Deli Serdang (ANTARA) - Webiner Literasi Digital untuk Deli Serdang, Sumatera Utara, Sabtu, 28 Agustus 2021, Jam 09.00 WIB, membahas tentang kebebasan berekspresi di dunia digital.

Webiner membahas tentang kebebasan berekspresi di dunia digital itu  oleh para narsum yang mempunyai kompetensi di bidang masing masing serta seorang Key Opinion Leader yang akan memberikan sharing session.

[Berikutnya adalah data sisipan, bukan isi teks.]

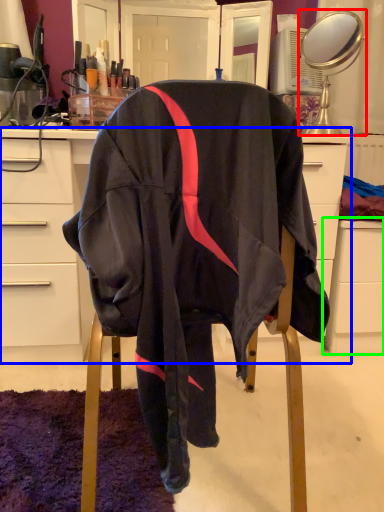 Question: Which object is the closest to the mirror (highlighted by a red box)? Choose among these: desk (highlighted by a blue box) or file cabinet (highlighted by a green box).

Choices:
 (A) desk
 (B) file cabinet

Answer: (B) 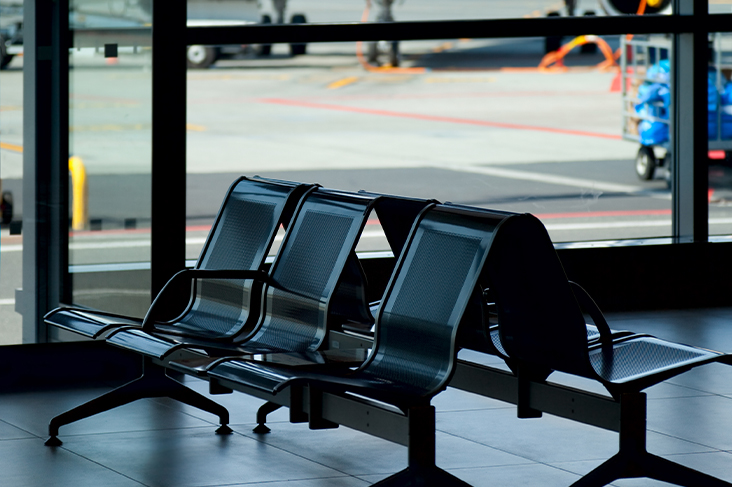 At what (x,y) coordinates should I click in order to perform the action: click on back of chairs. Please return your answer as a coordinate pair (x, y). Image resolution: width=732 pixels, height=487 pixels. Looking at the image, I should click on (447, 309), (324, 260), (238, 225). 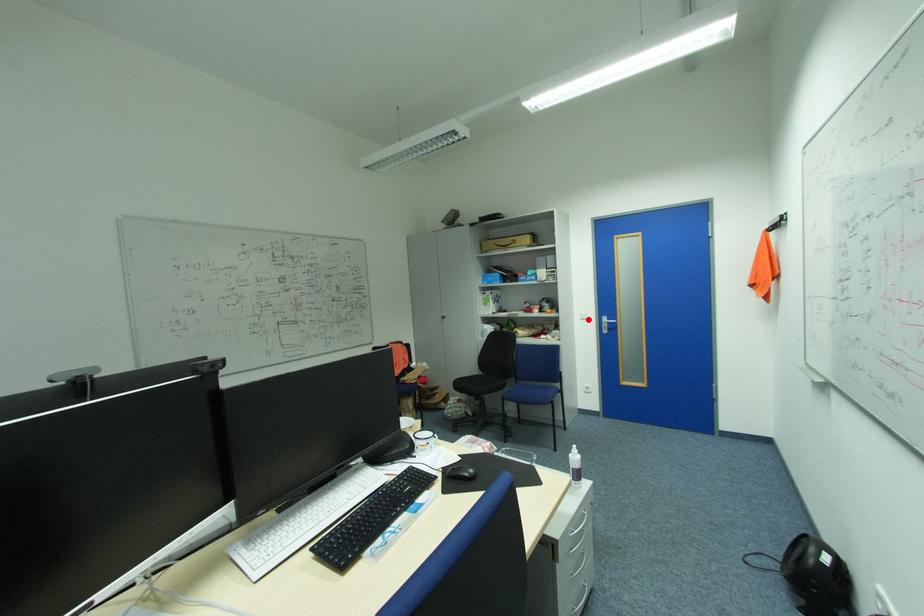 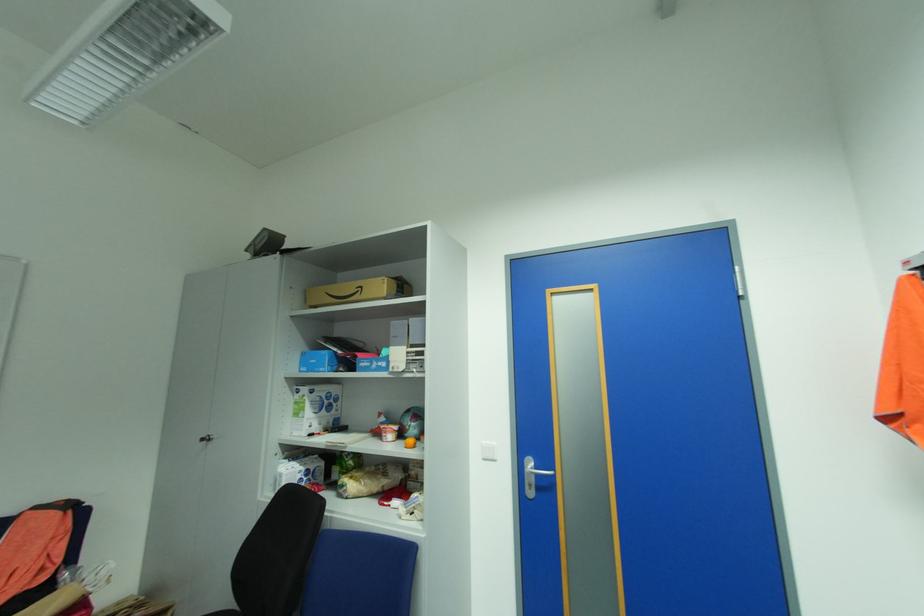 Question: I am providing you with two images of the same scene from different viewpoints. A red point is marked on the first image. Is the red point's position out of view in image 2?

Choices:
 (A) Yes
 (B) No

Answer: (B) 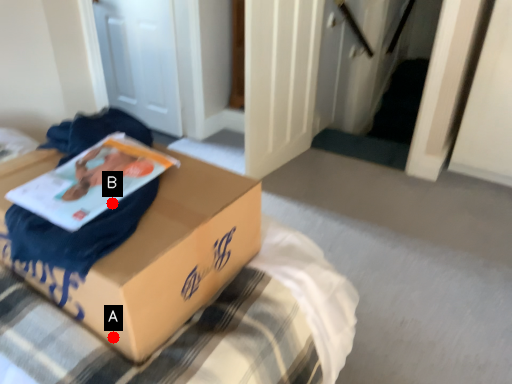 Question: Two points are circled on the image, labeled by A and B beside each circle. Which of the following is the closest to the observer?

Choices:
 (A) A is closer
 (B) B is closer

Answer: (A) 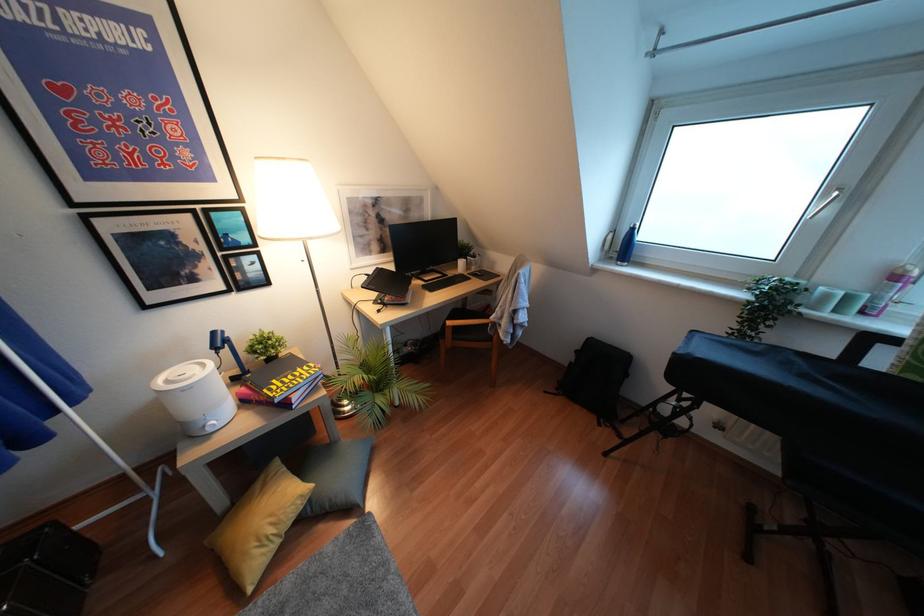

Media sosial menjadi jembatan yang sangat menyenangkan bagi para pegiat media sosial, semua orang berlomba-lomba untuk menjadi seseorang yang mereka inginkan di media sosial. 

Namun, dalam penggunaannya masyarakat harus mematuhi UU ITE dimana kita harus sadar betul bahwa unggahan-unggahan yang menyinggung orang lain dan mencemarkan nama baik bisa melanggar UU. 

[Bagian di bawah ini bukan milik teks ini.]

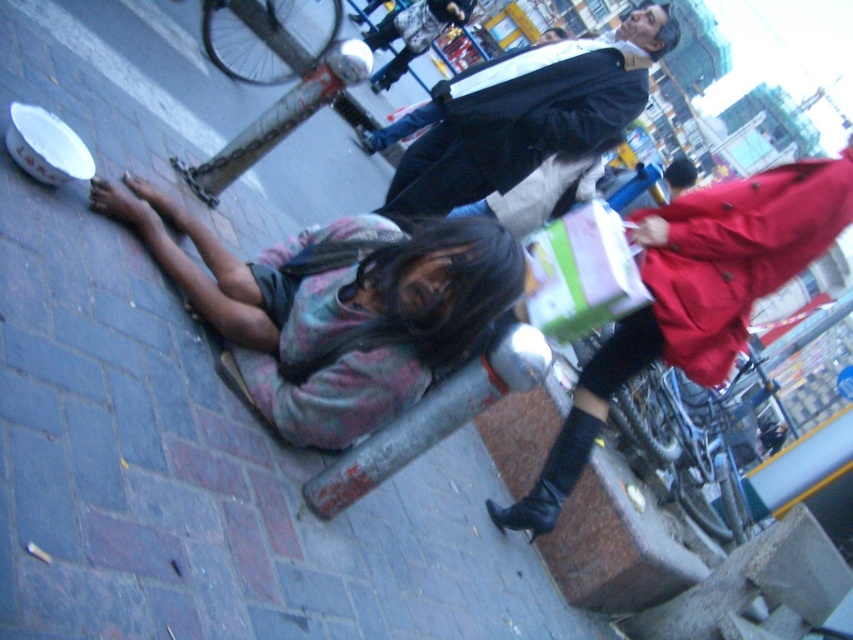 Question: Which point appears farthest from the camera in this image?

Choices:
 (A) (500, 554)
 (B) (595, 77)
 (C) (438, 230)

Answer: (B)

Question: Which object appears closest to the camera in this image?

Choices:
 (A) dark blue leather jacket at upper center
 (B) brick pavement at lower left
 (C) multicolored fabric at lower left

Answer: (B)

Question: Is brick pavement at lower left smaller than multicolored fabric at lower left?

Choices:
 (A) no
 (B) yes

Answer: (A)

Question: Is multicolored fabric at lower left to the right of dark blue leather jacket at upper center from the viewer's perspective?

Choices:
 (A) yes
 (B) no

Answer: (B)

Question: Observing the image, what is the correct spatial positioning of brick pavement at lower left in reference to dark blue leather jacket at upper center?

Choices:
 (A) right
 (B) left

Answer: (B)

Question: Which point is closer to the camera taking this photo?

Choices:
 (A) (308, 387)
 (B) (512, 182)

Answer: (A) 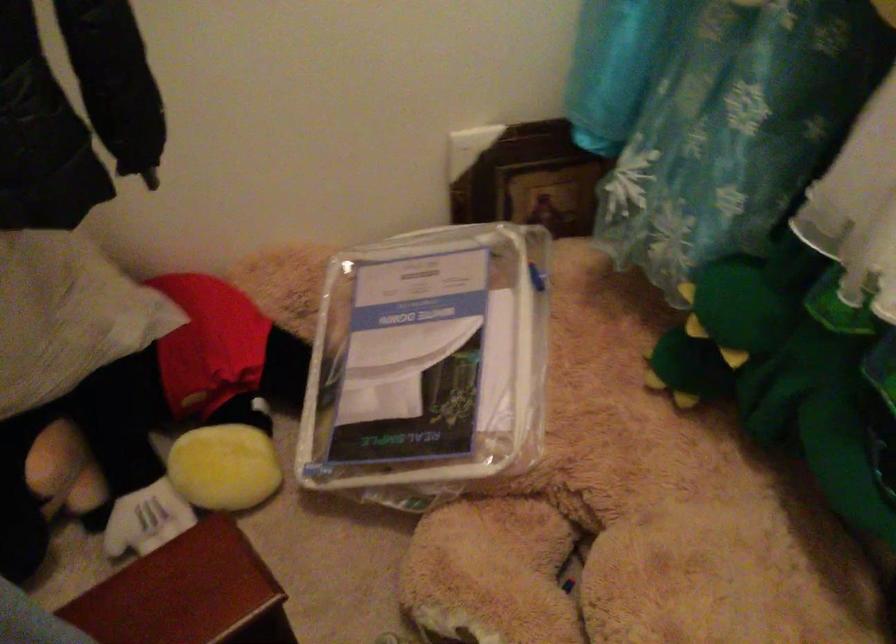 The image size is (896, 644). What do you see at coordinates (536, 277) in the screenshot?
I see `the blue zipper pull` at bounding box center [536, 277]. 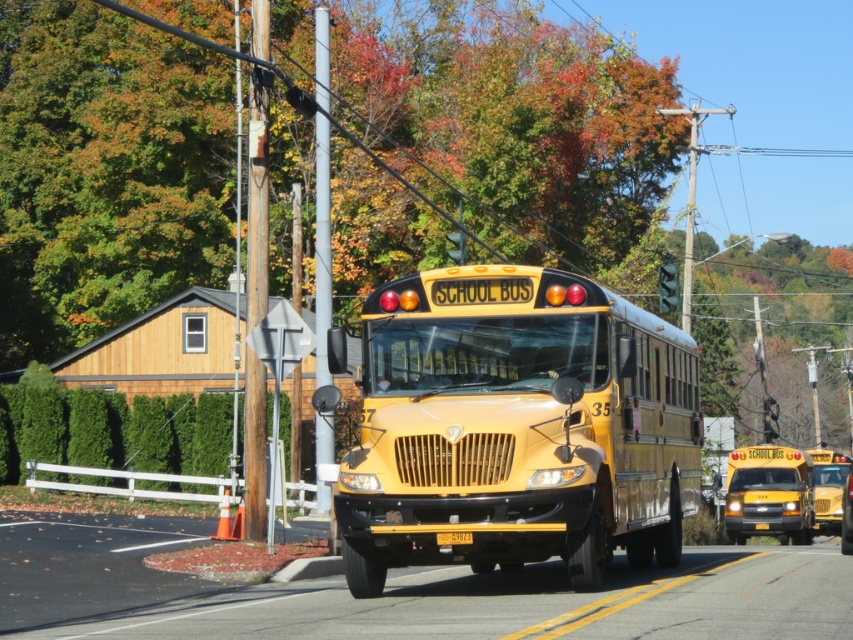 Question: In this image, where is yellow matte/solid school bus at center located relative to matte yellow school bus at center?

Choices:
 (A) above
 (B) below

Answer: (A)

Question: Is yellow matte/solid school bus at center in front of brown wooden pole at left?

Choices:
 (A) no
 (B) yes

Answer: (B)

Question: Among these points, which one is farthest from the camera?

Choices:
 (A) (727, 532)
 (B) (260, 196)
 (C) (434, 483)
 (D) (322, 289)

Answer: (A)

Question: Which object is positioned closest to the brown wooden pole at left?

Choices:
 (A) matte yellow school bus at center
 (B) yellow matte/solid school bus at center
 (C) metallic gray pole at center

Answer: (C)

Question: Is yellow matte/solid school bus at center positioned in front of matte yellow school bus at center?

Choices:
 (A) yes
 (B) no

Answer: (A)

Question: Which object is farther from the camera taking this photo?

Choices:
 (A) matte yellow school bus at center
 (B) metallic gray pole at center
 (C) yellow matte/solid school bus at center
 (D) brown wooden pole at left

Answer: (A)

Disinilah peran kita sebagai pengguna media sosial yang bijak harus bisa memfilter segala sesuatunya.

Media sosial adalah sebuah cara yang paling efektif untuk membagikan pesan dan belajar untuk memanfaatkannya.

Peran literasi digital, meliputi selektif dalam mengonsumsi informasi, berpikir kritis,
serta lebih paham tentang sosio kultural.

Baca juga: Pentingnya menjaga keamanan privasi di dunia maya

Internet menciptakan lebih banyak peluang untuk menjadi radikal, membantu memfasilitasi radikalisasi, serta menjangkau individu yang tidak terjangkau.
 
Menangkal radikalime, terorisme, dan separatisme, karena meresahkan masyarakat, mengandung kekerasan, menelan korban jiwa, merusak perekonomian, merusak generasi penerus, serta mengancam keutuhan NKRI. 

Ciptakan kedamaian di media sosial dengan berpikir sebelum mengunggah atau berkomentar. 

Menjadi pengguna media sosial yang bijak akan membawa kita kekehidupan dan masa depan yang lebih jelas. Karena, saat ini para perusahaan akan mengecek jejak digital pelamar sebelum menerima di perusahaannya.

Prinsip yang harus dipahami dalam berinternet dan bermedia sosial yaitu, harus menerima bahwa internet bukan zona bebas nilai, kepekaan terhadap budaya lokal dan nasional, serta tidak menggunakan internet untuk menipu orang lain dan menyebunyikan identitas diri. 

Kebebasan berekspresi adalah hak setiap orang untuk mencari, menerima, dan menyebarkan informasi dan gagasan dalam bentuk apapun.

Namun, kebabasan dibatasi hak-hak orang lain untuk diperlakukan secara layak dan adil.

Presiden Republik Indonesia memberikan arahan tentang pentingnya Sumber Daya Manusia yang memiliki talenta digital.
 
Kemkominfo melalui Direktorat Jenderal Aplikasi Informatika menyelenggarakan kegiatan Webinar Indonesia Makin Cakap Digital di Wilayah Sumatera di 77 Kab/Kota dari Aceh hingga Lampung.

4 kerangka digital yang akan diberikan dalam kegiatan tersebut, antara lain
Kecakapan Digital, Keamanan Digital, Etika Digital, dan Budaya Digital.

Sebagai Keynote Speaker adalah Gubernur Provinsi Sumatera Utara yaitu, H. Edy Rahmayadi dan  Presiden Jokowi memberikan sambutan pula dalam mendukung Literasi Digital Kominfo 2021.